Liao Guihua membatin dengan bahagia, semakin suka pada Liao San.

Liao San merasa tidak nyaman dengan tatapan itu, seperti barang dagangan yang sedang dinilai. “Bibi, kalau tidak ada urusan—”

“Adik kedua akan naik kelas tiga SMA kan?” Liao Guihua memotong, lalu mengobrol.

Liao San mengangguk.

Liao Shengli mulai tidak sabar, menggosok tanah dengan kakinya.

Liao Guihua tersenyum lebar, “Bagus, mungkin dia akan jadi mahasiswa pertama di desa kita, membawa nama baik bagi Desa Keluarga Liao. Tahun lalu, Desa Keluarga Chen di sebelah sangat bangga, anak janda Chen jadi juara ujian gabungan tiga provinsi, masuk universitas terbaik di negeri ini, semua orang di desa mereka berjalan dengan kepala tegak. Bagus sekali, ayahmu memang beruntung, visi ayahmu lebih hebat dari orang lain, siapa lagi yang punya tekad menyekolahkan semua anaknya…”

Liao Shengli menarik lengan Liao San, “Kakak, aku haus.”

Liao Guihua segera berkata penuh kasih, “Cepat pulang saja, siang hari begini panasnya luar biasa.”

“Bibi Guihua, sampai jumpa.” Liao San dan Liao Shengli serempak berkata cepat.

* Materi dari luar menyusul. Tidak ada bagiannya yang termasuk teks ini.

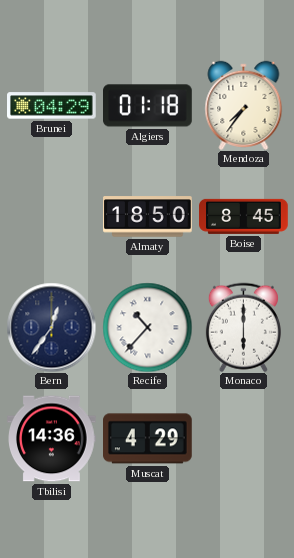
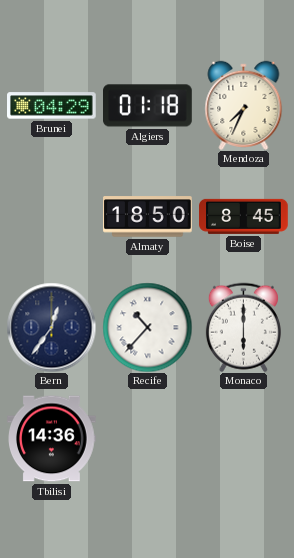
Mendoza: 7:36 -> 7:34
Muscat: 4:29 -> none
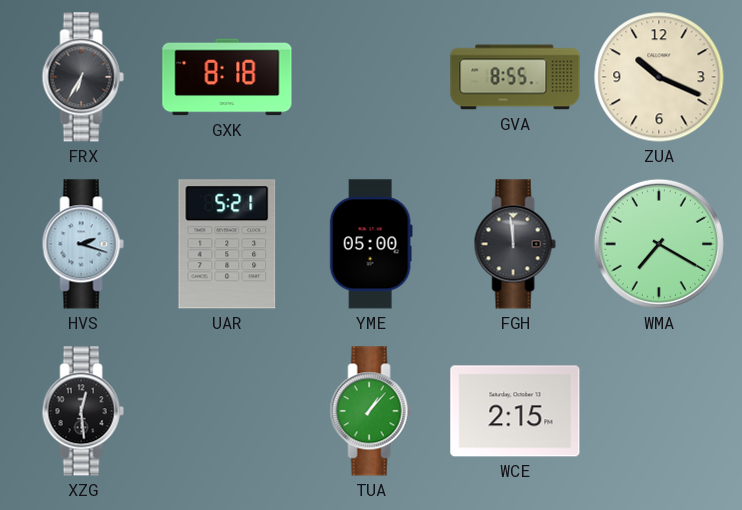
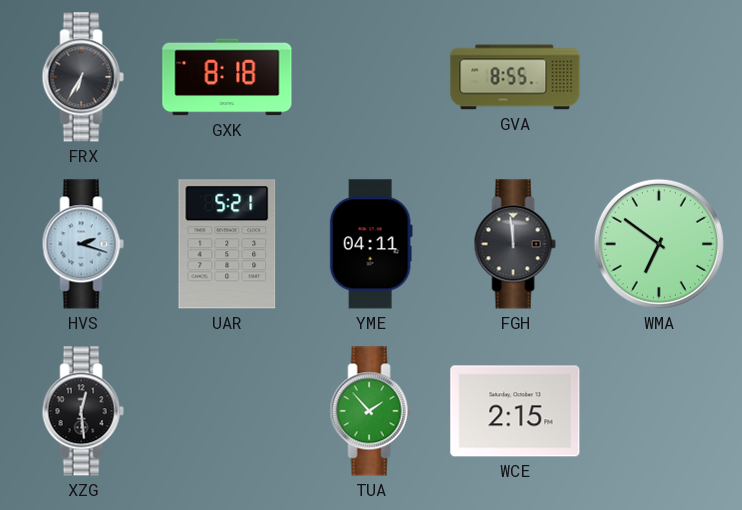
ZUA: 10:19 -> none
YME: 05:00 -> 04:11
WMA: 7:20 -> 6:51
TUA: 1:07 -> 1:53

Setelah berpapasan, Liao Guihua kembali menghitung-hitung dalam hati, lihat betapa sopan, memang benar anak yang sekolah. Cucu masa depannya pasti seperti itu juga, kalau nanti masuk universitas dan membawa nama keluarga, seperti anak janda Chen di desa sebelah! Ia akan jadi nenek mahasiswa! Kabarnya mahasiswa dapat subsidi beras bulanan, jaket dan sepatu, bahkan dapat uang tambahan! Sejak tahu itu, ia mencari gadis paling cerdas di desa. Liao Guihua sadar, dua anaknya tak punya harapan besar, apakah ia bisa seperti janda Chen, angkat kepala dengan bangga, semua bergantung pada cucunya.